El propietario de los Patriots explicó que no apeló el castigo impuesto al equipo porque pensó que la liga tendría clemencia con su estelar jugador.

Señaló que ahora lamenta esa decisión.

"Sinceramente creo que lo que hice en mayo... ayudaría para facilitar que la liga exonerara a Tom Brady. Desafortunadamente, me equivoqué", indicó Kraft, quien se disculpó con los fanáticos del equipo y con Brady. "Seis meses después del partido por el campeonato de la AFC, la liga todavía no tiene evidencia concreta de que alguien haya hecho algo para afectar el nivel de presión de los balones".

Por su parte, Brady se defendió enérgicamente en una publicación en su página de Facebook, en la que asegura que colaboró con la pesquisa excepto cuando sus acciones hubiesen sentado un mal precedente para sus colegas del sindicato de jugadores.

"Insinuar que destruí mi teléfono para evitar dar a la NFL la información que solicitó es completamente erróneo", dijo el quarterback. "No hay ninguna prueba incriminatoria y esta polémica es fabricada para ocultar el hecho que no tienen ninguna evidencia sobre conducta impropia".

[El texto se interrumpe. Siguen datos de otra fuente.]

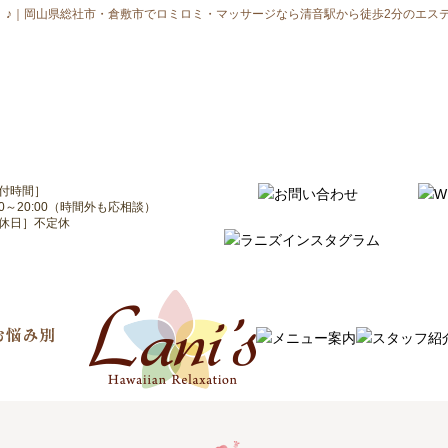
IO無し）♪｜岡山県総社市・倉敷市でロミロミ・マッサージなら清音駅から徒歩2分のエス
付時間］
:00～20:00（時間外も応相談）
休日］不定休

"Respeto la autoridad del Comisionado, pero él también tiene que respetar (el convenio laboral) y mis derechos como un ciudadano privado", escribió. "No permitiré que se imponga un precedente de disciplina injusta para otros jugadores de la NFL sin dar la pelea".

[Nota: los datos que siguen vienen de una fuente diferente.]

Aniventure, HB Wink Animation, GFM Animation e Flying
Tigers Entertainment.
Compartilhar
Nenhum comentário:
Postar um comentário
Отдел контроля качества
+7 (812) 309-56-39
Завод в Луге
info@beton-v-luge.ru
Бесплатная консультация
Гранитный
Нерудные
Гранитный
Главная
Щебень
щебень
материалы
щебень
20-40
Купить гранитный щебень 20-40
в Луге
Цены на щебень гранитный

Buena parte de la publicación explica el cambio de celular de Brady, que según Goodell es evidencia de que el quarterback no quería cooperar. Brady dijo que reemplazó un teléfono roto sólo después que sus abogados le dijeron que la liga no podía tenerlo.

"Más importante es que nunca escribí, mensajeé, o mandé correos a nadie en ningún momento, y no se habló sobre nada relacionado con la presión de aire de los balones en el partido por el campeonato de la AFC en enero", aseguró.